If a line of the records contains the string "della", copy it out.

Dataset records:
━━━━━━━━━━━━━━━━

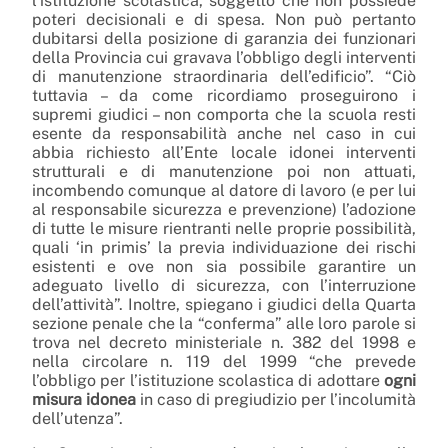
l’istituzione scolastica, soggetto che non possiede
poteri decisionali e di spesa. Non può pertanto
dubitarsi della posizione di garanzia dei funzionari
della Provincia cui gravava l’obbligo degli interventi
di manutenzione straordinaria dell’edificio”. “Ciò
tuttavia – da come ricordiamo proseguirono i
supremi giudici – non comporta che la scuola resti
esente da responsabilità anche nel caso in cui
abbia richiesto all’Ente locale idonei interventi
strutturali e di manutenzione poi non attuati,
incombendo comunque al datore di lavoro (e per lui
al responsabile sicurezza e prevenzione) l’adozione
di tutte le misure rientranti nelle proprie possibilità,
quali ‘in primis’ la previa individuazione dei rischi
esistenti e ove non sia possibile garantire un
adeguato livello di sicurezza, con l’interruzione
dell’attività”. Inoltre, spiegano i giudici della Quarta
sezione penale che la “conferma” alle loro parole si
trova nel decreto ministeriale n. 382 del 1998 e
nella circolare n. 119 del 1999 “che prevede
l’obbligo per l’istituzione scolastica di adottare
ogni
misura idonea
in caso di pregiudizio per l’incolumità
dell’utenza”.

━━━━━━━━━━━━━━━━

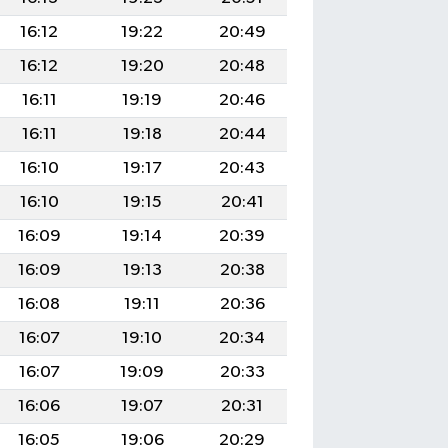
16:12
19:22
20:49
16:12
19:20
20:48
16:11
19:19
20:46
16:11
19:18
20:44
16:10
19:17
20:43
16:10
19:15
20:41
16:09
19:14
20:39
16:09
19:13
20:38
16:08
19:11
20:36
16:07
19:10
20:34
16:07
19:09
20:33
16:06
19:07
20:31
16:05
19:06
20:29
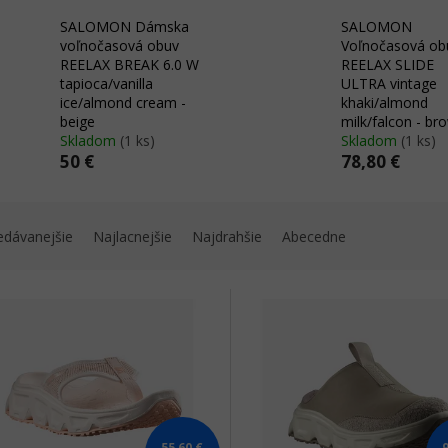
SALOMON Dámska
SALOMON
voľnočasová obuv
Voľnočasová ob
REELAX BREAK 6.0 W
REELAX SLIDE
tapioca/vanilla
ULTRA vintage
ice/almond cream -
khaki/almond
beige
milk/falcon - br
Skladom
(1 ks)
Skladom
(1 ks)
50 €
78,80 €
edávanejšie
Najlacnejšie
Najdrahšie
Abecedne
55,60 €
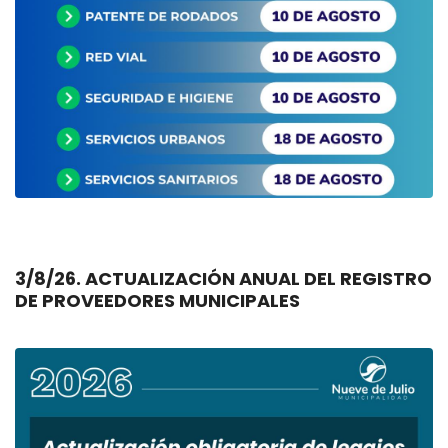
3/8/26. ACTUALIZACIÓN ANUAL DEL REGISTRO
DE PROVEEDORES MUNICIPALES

━━━━━━━━━━━━━━━━

▶ [YOUR SOLUTION]
dubitarsi della posizione di garanzia dei funzionari
della Provincia cui gravava l’obbligo degli interventi
dell’attività”. Inoltre, spiegano i giudici della Quarta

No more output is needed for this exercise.